What's the best thing you can do when you're stuck in your apartment with a busted foot and 2 exceptionally needy cats*? Go into home improvement overdrive! The exhaustion from working all day will prevent your throbbing foot from keeping you awake at night and the loud noises will force the cats to retreat, thus providing you with a safer pathway from project to project.
Okay, so I may be spending too much time on my foot, but I managed to take a break every hour or so to sit down and read my overdue library book. Today's accomplishments include finishing the kitchen walls (which included an undesirable foray into the roach corner), hanging many (many) Ikea organizing gizmos, and when I finish writing this post I'm going to make a stir fry.

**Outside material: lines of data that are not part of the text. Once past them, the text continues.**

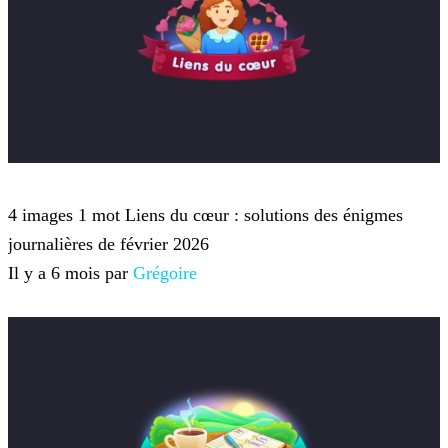
4 images 1 mot
4 images 1 mot Liens du cœur : solutions des énigmes
journalières de février 2026
Il y a 6 mois par
Grégoire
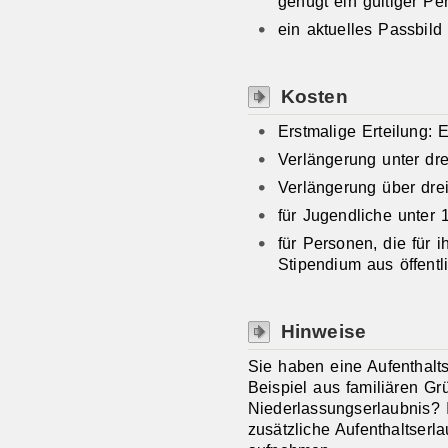
genügt ein gültiger P
ein aktuelles Passbild
Kosten
Erstmalige Erteilung:
Verlängerung unter dr
Verlängerung über dr
für Jugendliche unter 
für Personen, die für i
Stipendium aus öffentli
Hinweise
Sie haben eine Aufenthal
Beispiel aus familiären Gr
Niederlassungserlaubnis? 
zusätzliche Aufenthaltserl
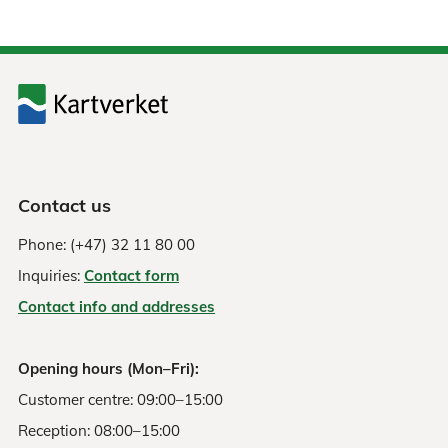
Contact us
Phone: (+47) 32 11 80 00
Inquiries:
Contact form
Contact info and addresses
Opening hours (Mon–Fri):
Customer centre: 09:00–15:00
Reception: 08:00–15:00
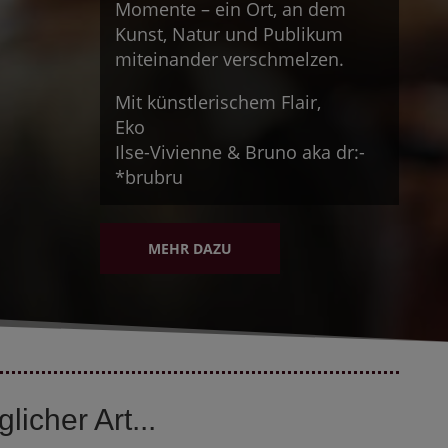
Momente – ein Ort, an dem
Kunst, Natur und Publikum
miteinander verschmelzen.
Mit künstlerischem Flair,
Eko
Ilse-Vivienne & Bruno aka dr:-
*brubru
MEHR DAZU
licher Art...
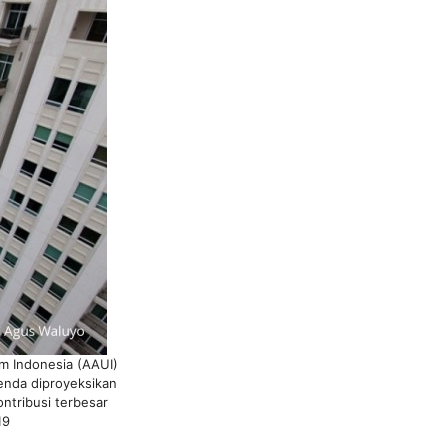
m Indonesia (AAUI)
benda diproyeksikan
ontribusi terbesar
19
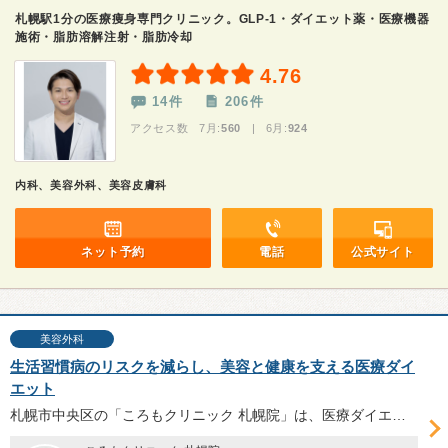
札幌駅1分の医療痩身専門クリニック。GLP-1・ダイエット薬・医療機器
施術・脂肪溶解注射・脂肪冷却
4.76
14件
206件
アクセス数 7月:
560
| 6月:
924
内科、美容外科、美容皮膚科
ネット予約
電話
公式サイト
美容外科
生活習慣病のリスクを減らし、美容と健康を支える医療ダイ
エット
札幌市中央区の「ころもクリニック 札幌院」は、医療ダイエットを専門に提供している。谷口靖弥院長に、医療ダイエットにかける想いをはじめ、具体的な治療内容や減量の目安、カウンセリングで大事にしているポイント等についてお話を伺った。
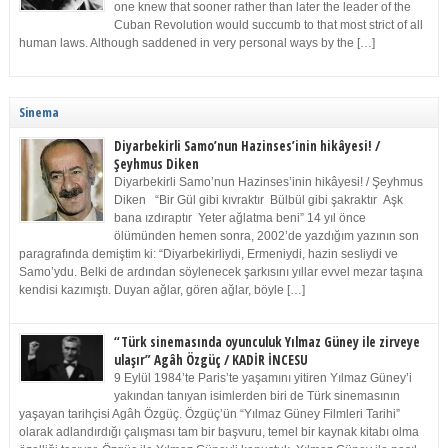
one knew that sooner rather than later the leader of the
Cuban Revolution would succumb to that most strict of all
human laws. Although saddened in very personal ways by the […]
Sinema
Diyarbekirli Samo’nun Hazinses’inin hikâyesi! /
Şeyhmus Diken
Diyarbekirli Samo’nun Hazinses’inin hikâyesi! / Şeyhmus
Diken “Bir Gül gibi kıvraktır Bülbül gibi şakraktır Aşk
bana ızdıraptır Yeter ağlatma beni” 14 yıl önce
ölümünden hemen sonra, 2002’de yazdığım yazının son
paragrafında demiştim ki: “Diyarbekirliydi, Ermeniydi, hazin sesliydi ve
Samo’ydu. Belki de ardından söylenecek şarkısını yıllar evvel mezar taşına
kendisi kazımıştı. Duyan ağlar, gören ağlar, böyle […]
“Türk sinemasında oyunculuk Yılmaz Güney ile zirveye
ulaşır” Agâh Özgüç / KADİR İNCESU
9 Eylül 1984’te Paris’te yaşamını yitiren Yılmaz Güney’i
yakından tanıyan isimlerden biri de Türk sinemasının
yaşayan tarihçisi Agâh Özgüç. Özgüç’ün “Yılmaz Güney Filmleri Tarihi”
olarak adlandırdığı çalışması tam bir başvuru, temel bir kaynak kitabı olma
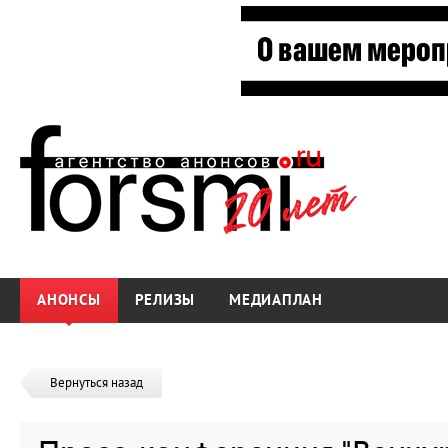
АНОНСЫ
РЕЛИЗЫ
МЕДИАПЛАН
Вернуться назад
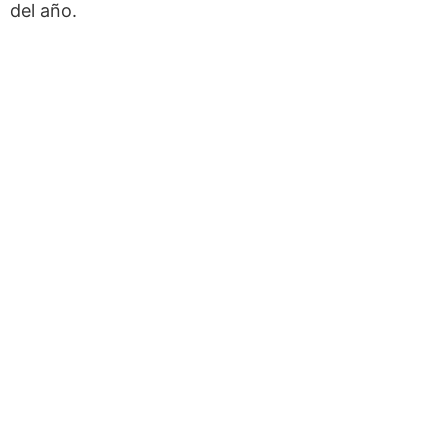
del año.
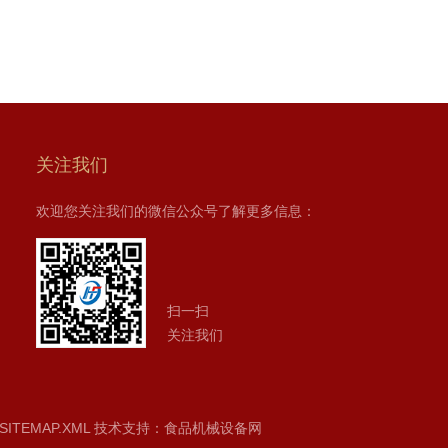
关注我们
欢迎您关注我们的微信公众号了解更多信息：
扫一扫
关注我们
SITEMAP.XML
技术支持：
食品机械设备网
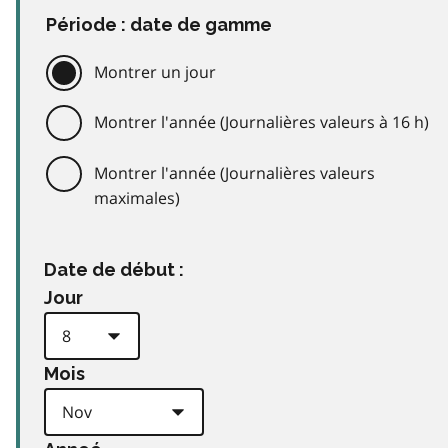
Période : date de gamme
Montrer un jour
Montrer l'année (Journalières valeurs à 16 h)
Montrer l'année (Journalières valeurs
maximales)
Date de début :
Jour
Mois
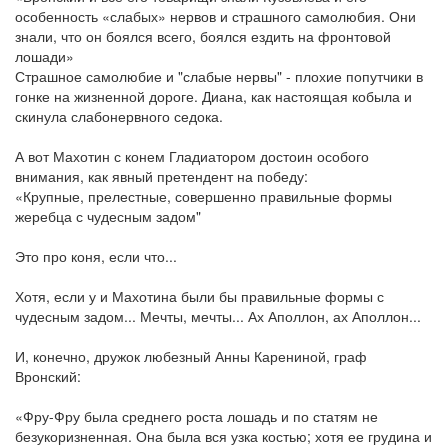
особенность «слабых» нервов и страшного самолюбия. Они
знали, что он боялся всего, боялся ездить на фронтовой
лошади»
Страшное самолюбие и "слабые нервы" - плохие попутчики в
гонке на жизненной дороге. Диана, как настоящая кобыла и
скинула слабонервного седока.
А вот Махотин с конем Гладиатором достоин особого
внимания, как явный претендент на победу:
«Крупные, прелестные, совершенно правильные формы
жеребца с чудесным задом"
Это про коня, если что...
Хотя, если у и Махотина были бы правильные формы с
чудесным задом... Мечты, мечты... Ах Аполлон, ах Аполлон...
И, конечно, дружок любезный Анны Карениной, граф
Вронский:
«Фру-Фру была среднего роста лошадь и по статям не
безукоризненная. Она была вся узка костью; хотя ее грудина и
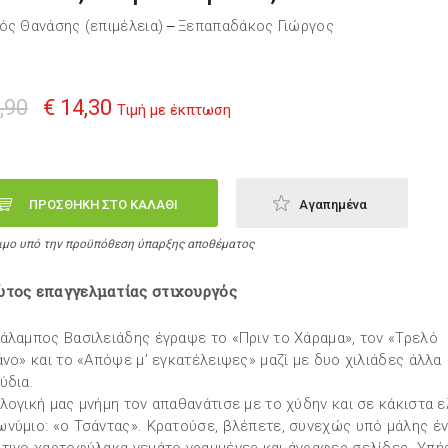
ός Θανάσης (επιμέλεια)
Ξεπαπαδάκος Γιώργος
—
,90
€ 14,30
Τιμή με έκπτωση
ΠΡΟΣΘΗΚΗ ΣΤΟ ΚΑΛΑΘΙ
Αγαπημένα
ιμο υπό την προϋπόθεση ύπαρξης αποθέματος
ώτος επαγγελματίας στιχουργός
άλαμπος Βασιλειάδης έγραψε το «Πριν το Χάραμα», τον «Τρελό
άνο» και το «Απόψε μ’ εγκατέλειψες» μαζί με δυο χιλιάδες άλλα
ύδια.
λογική μας μνήμη τον απαθανάτισε με το χύδην και σε κάκιστα ε
νύμιο: «ο Τσάντας». Κρατούσε, βλέπετε, συνεχώς υπό μάλης έ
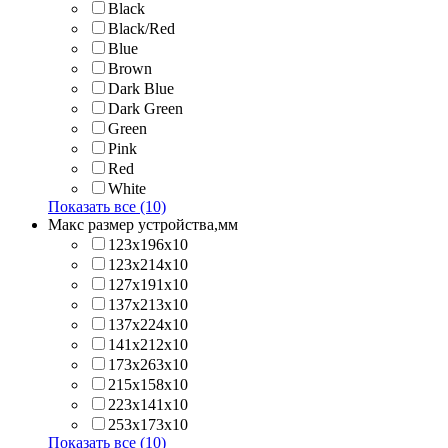
Black
Black/Red
Blue
Brown
Dark Blue
Dark Green
Green
Pink
Red
White
Показать все (10)
Макс размер устройства,мм
123х196х10
123х214x10
127х191х10
137х213х10
137х224x10
141х212х10
173х263x10
215х158x10
223х141x10
253х173x10
Показать все (10)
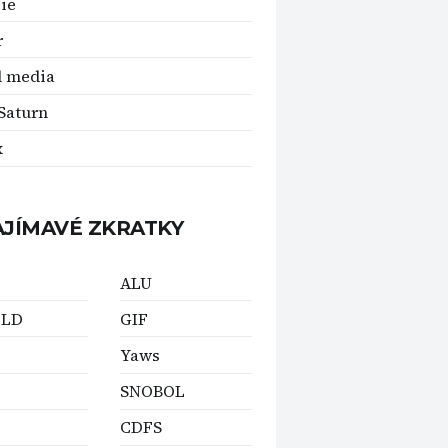
ie
r
l media
Saturn
x
AJÍMAVÉ ZKRATKY
ALU
-LD
GIF
Yaws
SNOBOL
CDFS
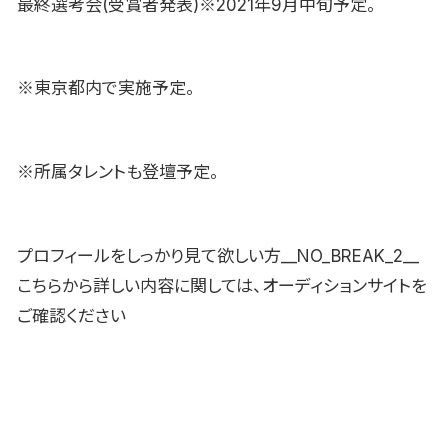
最終選考会(受賞者発表)※2021年9月中旬予定。
※東京都内で実施予定。
※所属タレントも登壇予定。
プロフィールをしっかり見て欲しい方__NO_BREAK_2__
こちらから詳しい内容に関しては、オーディションサイトを
ご確認ください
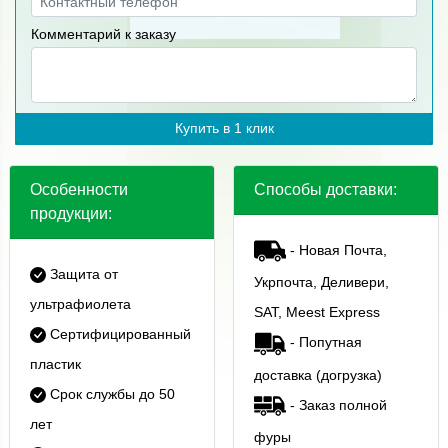
Комментарий к заказу
Купить в 1 клик
Особенности
Способы доставки:
продукции:
- Новая Почта,
Защита от
Укрпочта, Деливери,
ультрафиолета
SAT, Meest Express
Сертифицированный
- Попутная
пластик
доставка (догрузка)
Срок службы до 50
- Заказ полной
лет
фуры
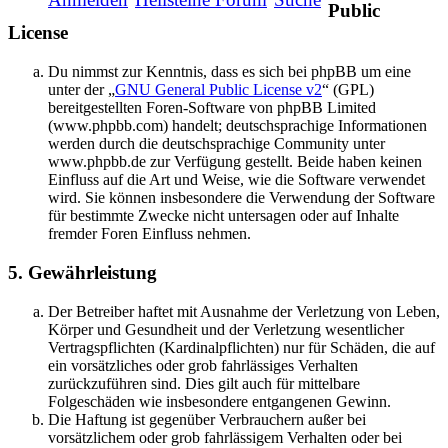
Public
License
Du nimmst zur Kenntnis, dass es sich bei phpBB um eine
unter der „
GNU General Public License v2
“ (GPL)
bereitgestellten Foren-Software von phpBB Limited
(www.phpbb.com) handelt; deutschsprachige Informationen
werden durch die deutschsprachige Community unter
www.phpbb.de zur Verfügung gestellt. Beide haben keinen
Einfluss auf die Art und Weise, wie die Software verwendet
wird. Sie können insbesondere die Verwendung der Software
für bestimmte Zwecke nicht untersagen oder auf Inhalte
fremder Foren Einfluss nehmen.
5. Gewährleistung
Der Betreiber haftet mit Ausnahme der Verletzung von Leben,
Körper und Gesundheit und der Verletzung wesentlicher
Vertragspflichten (Kardinalpflichten) nur für Schäden, die auf
ein vorsätzliches oder grob fahrlässiges Verhalten
zurückzuführen sind. Dies gilt auch für mittelbare
Folgeschäden wie insbesondere entgangenen Gewinn.
Die Haftung ist gegenüber Verbrauchern außer bei
vorsätzlichem oder grob fahrlässigem Verhalten oder bei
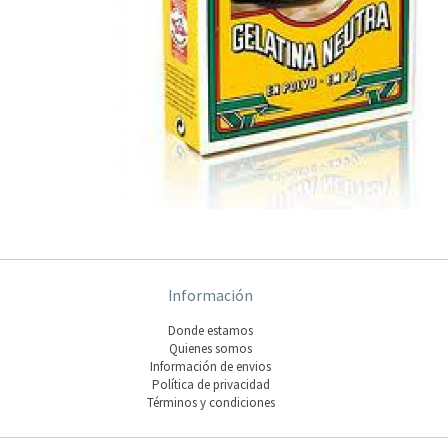
Información
Donde estamos
Quienes somos
Información de envios
Polí­tica de privacidad
Términos y condiciones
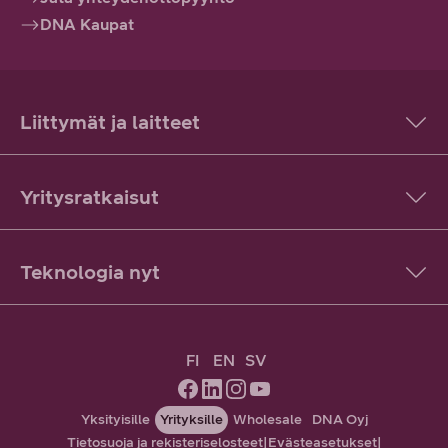
DNA Kaupat
Liittymät ja laitteet
Yritysratkaisut
Teknologia nyt
FI
EN
SV
Yksityisille
Yrityksille
Wholesale
DNA Oyj
Tietosuoja ja rekisteriselosteet
|
Evästeasetukset
|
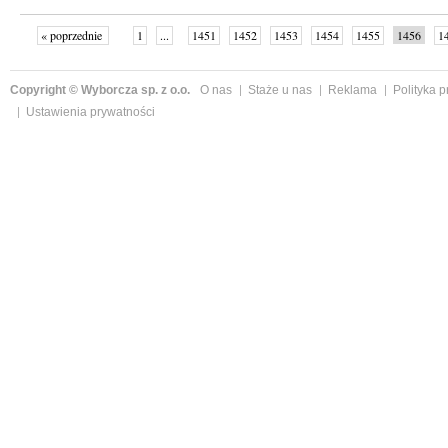
« poprzednie
1
...
1451
1452
1453
1454
1455
1456
1
...
1526
następne »
Copyright © Wyborcza sp. z o.o.
O nas
Staże u nas
Reklama
Polityka 
Ustawienia prywatności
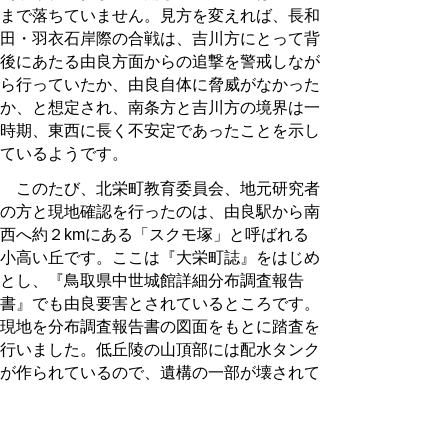
まで落ちていません。見方を変えれば、長和
田・羽衣石岸際の合戦は、吉川方にとって背
後にあたる由良方面からの追撃を警戒しなが
ら行っていたか、由良自体に脅威がなかった
か、と想定され、南条方と吉川方の境界は一
時期、東西に長く不安定であったことを示し
ているようです。
このたび、北栄町教育委員会、地元研究者
の方と現地確認を行ったのは、由良駅から南
西へ約２kmにある「スクモ塚」と呼ばれる
小高い丘です。ここは『大栄町誌』をはじめ
とし、『鳥取県中世城館詳細分布調査報告
書』でも由良要害とされているところです。
現地を分布調査報告書の図面をもとに踏査を
行いました。低丘陵の山頂部には配水タンク
が作られているので、遺構の一部が壊されて
いることが推測されるので、遺構が残されて
いる可能性がある雑木林の中を丹念に歩きま
した。しかし、はっきりとした郭となる削ら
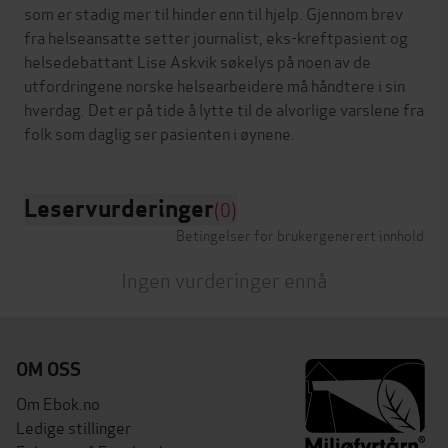
som er stadig mer til hinder enn til hjelp. Gjennom brev
fra helseansatte setter journalist, eks-kreftpasient og
helsedebattant Lise Askvik søkelys på noen av de
utfordringene norske helsearbeidere må håndtere i sin
hverdag. Det er på tide å lytte til de alvorlige varslene fra
Leservurderinger
(0)
Betingelser for brukergenerert innhold
Ingen vurderinger ennå
OM OSS
Om Ebok.no
Ledige stillinger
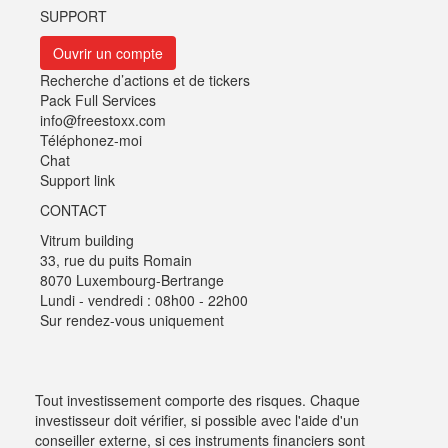
SUPPORT
Ouvrir un compte
Recherche d’actions et de tickers
Pack Full Services
info@freestoxx.com
Téléphonez-moi
Chat
Support link
CONTACT
Vitrum building
33, rue du puits Romain
8070 Luxembourg-Bertrange
Lundi - vendredi : 08h00 - 22h00
Sur rendez-vous uniquement
Tout investissement comporte des risques. Chaque
investisseur doit vérifier, si possible avec l'aide d'un
conseiller externe, si ces instruments financiers sont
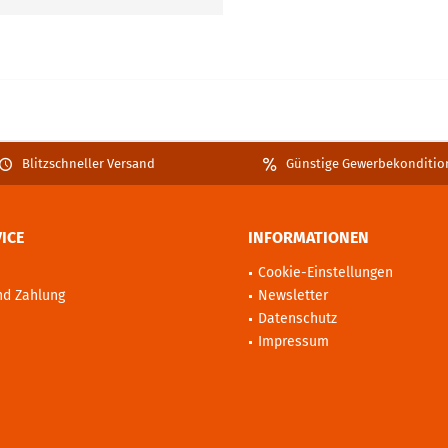
Blitzschneller Versand
Günstige Gewerbekonditio
ICE
INFORMATIONEN
Cookie-Einstellungen
nd Zahlung
Newsletter
Datenschutz
Impressum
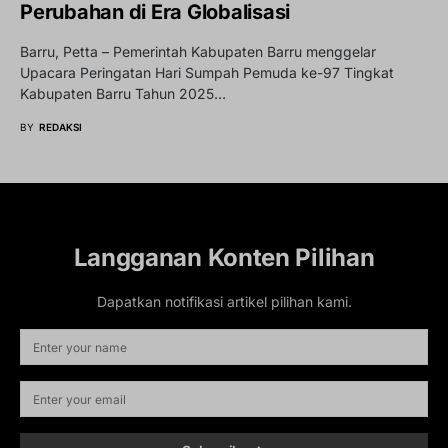
Perubahan di Era Globalisasi
Barru, Petta – Pemerintah Kabupaten Barru menggelar
Upacara Peringatan Hari Sumpah Pemuda ke-97 Tingkat
Kabupaten Barru Tahun 2025…
BY
REDAKSI
Langganan Konten Pilihan
Dapatkan notifikasi artikel pilihan kami.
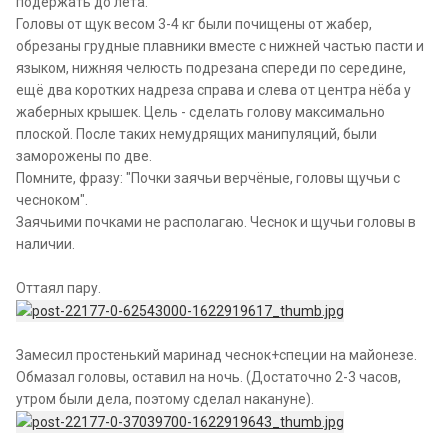
подержать до лета.
Головы от щук весом 3-4 кг были почищены от жабер,
обрезаны грудные плавники вместе с нижней частью пасти и
языком, нижняя челюсть подрезана спереди по середине,
ещё два коротких надреза справа и слева от центра нёба у
жаберных крышек. Цель - сделать голову максимально
плоской. После таких немудрящих манипуляций, были
заморожены по две.
Помните, фразу: "Почки заячьи верчёные, головы щучьи с
чесноком".
Заячьими почками не располагаю. Чеснок и щучьи головы в
наличии.
Оттаял пару.
Замесил простенький маринад чеснок+специи на майонезе.
Обмазал головы, оставил на ночь. (Достаточно 2-3 часов,
утром были дела, поэтому сделал накануне).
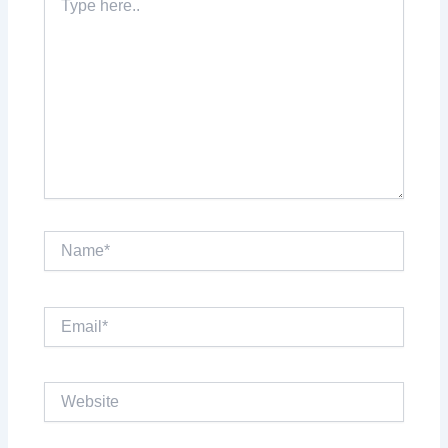
here..
Name*
Email*
Website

(The waffle iron looking contraption is a collapsible dish rack)
Has my domesticity put you to sleep yet? Too bad. My parents used to watch This Old House** every weekend, so I've been conditioned to get a kick out of drilling holes and leveling shelves. It was either listen to Bob Vila (or his successor Steve Thomas) talk about laying bathroom tile or watch Greg Norman agonize over a putt for nine and a half hours. I'll take grout work over the PGA any day. Hell, I'd watch Norm use a router before I'd watch golf.
*the squinting hairball pictured today is not one of the aforementioned co-dependent wretches
**currently working on a brownstone in Prospect Heights, which I found out from my grandmother who was very excited to tell me that the streets of Brooklyn have trees.